3 Weeks ago • 5 Years + • Artificial Intelligence • $148,000 PA - $356,500 PA

Job Summary

Job Description

NVIDIA seeks an AI/ML Infrastructure Software Engineer to enhance productivity for researchers by improving GPU cluster infrastructure. Responsibilities include collaborating with research teams to understand infrastructure needs, optimizing performance for high availability and scalability, defining key performance indicators for researcher efficiency, and collaborating with diverse teams to build a seamless AI/ML ecosystem. The role requires staying updated on advancements in AI/ML technologies and implementing them within the company. This involves working with HPC infrastructure, accelerated computing, storage systems, scheduling tools, high-speed networking, containers, and large-scale distributed training workloads using frameworks like PyTorch, NeMo, or JAX.
Must have:
  • 5+ years experience in AI/ML and HPC
  • HPC infrastructure expertise
  • Accelerated computing knowledge
  • Experience with PyTorch, NeMo, or JAX
  • Proficiency in Python, Go, Bash
  • Strong communication & collaboration skills
Perks:
  • Competitive salary
  • Comprehensive benefits package
  • Equity

Job Details

NVIDIA has been transforming computer graphics, PC gaming, and accelerated computing for more than 25 years. It’s a unique legacy of innovation that’s fueled by great technology—and amazing people. Today, we’re tapping into the unlimited potential of AI to define the next era of computing. An era in which our GPU acts as the brains of computers, robots, and self-driving cars that can understand the world. Doing what’s never been done before takes vision, innovation, and the world’s best talent. As an NVIDIAN, you’ll be immersed in a diverse, supportive environment where everyone is inspired to do their best work. Come join the team and see how you can make a lasting impact on the world.

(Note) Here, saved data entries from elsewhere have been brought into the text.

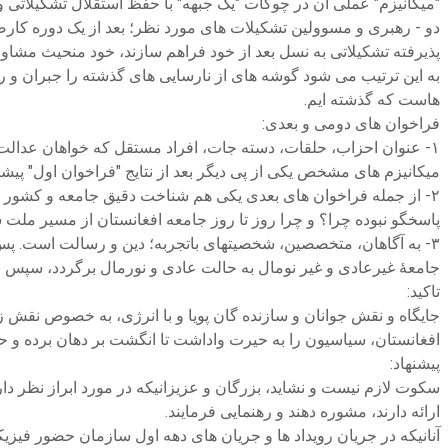
"میکانیزم" عملی آن در چوکات "یک جبهه" با حفظ استقلال تشکیلاتی 
دو - رهبری و مسوولین تشکیلات های مورد نظر؛ بعد از یک دوره کارض
پذیرفته تشکیلاتی به نسل بعد از خود فراهم سازند، خود منحیث مشاور 
به این ترتیب می شود گوشه های از نارسایی های گذشته را جبران و
هاست که گذشته ایم.
فراخوان های دومی و بعدی:
۱- عنوان احزاب، حلقات، دسته جات، افراد مستقل که خواهان عدالت ا
میکانیزم های مشخص یکی از پی دیگر بعد از نتایج "فراخوان اول" پی
۲- از جمله فراخوان های بعدی یکی هم شناخت دقیق جامعه و کشور افغ
پاسخگو نبوده چرا؟ و چرا روز تا روز جامعه افغانستان از مسیر مل
۳- به آگاهان، متخصصین، شخصیتهای باتجربه؛ دین و رسالت است. پس
جامعۀ غیرعادی و غیر نومال به حالت عادی و نورمال برگردد، سپس 
تاکید:
جایگاه و نقش جوانان و سازنده گان پویا و با انرژی، به خصوص نقش 
افغانستان، سیاسیون را به حیرت واداشت تا انگشت بر دهان برده و حیر
پیشنهاد:
سکوت لازم نیست و نشاید، بزرگان و عزیزانیکه در مورد ابراز نظر دار
ارائه دارند، مشوره دهند و رهنمایی فرمایند.
آنانیکه در جریان رویداد ها و جریان های دهه اول سازمان حضور فیزیکی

We are currently hiring an AI/ML Infrastructure Software Engineer at NVIDIA to join our Hardware Infrastructure team. As an Engineer, you will play a crucial role in boosting productivity for our researchers through implementing advancements across the entire stack. Your primary responsibility will involve working closely with customers to identify and resolve infrastructure gaps, enabling innovative AI and ML research on GPU Clusters. Together, we can create powerful, efficient, and scalable solutions as we shape the future of AI/ML technology!

What you will be doing:

  • Collaborate closely with our AI and ML research teams to understand their infrastructure needs and obstacles, translating those observations into actionable improvements.

  • Monitor and optimize the performance of our infrastructure ensuring high availability, scalability, and efficient resource utilization.

  • Help define and improve important measures of AI researcher efficiency, ensuring that our actions are in line with measurable results.

  • Collaborate with diverse teams, including researchers, data engineers, and DevOps professionals, to build a seamless and coordinated AI/ML infrastructure ecosystem.

  • Stay on top of the latest advancements in AI/ML technologies, frameworks, and effective strategies, and promote their implementation within the company.

What we need to see:

  • BS or equivalent experience in Computer Science or related field, with 5+ years of proven experience in AI/ML and HPC workloads and infrastructure.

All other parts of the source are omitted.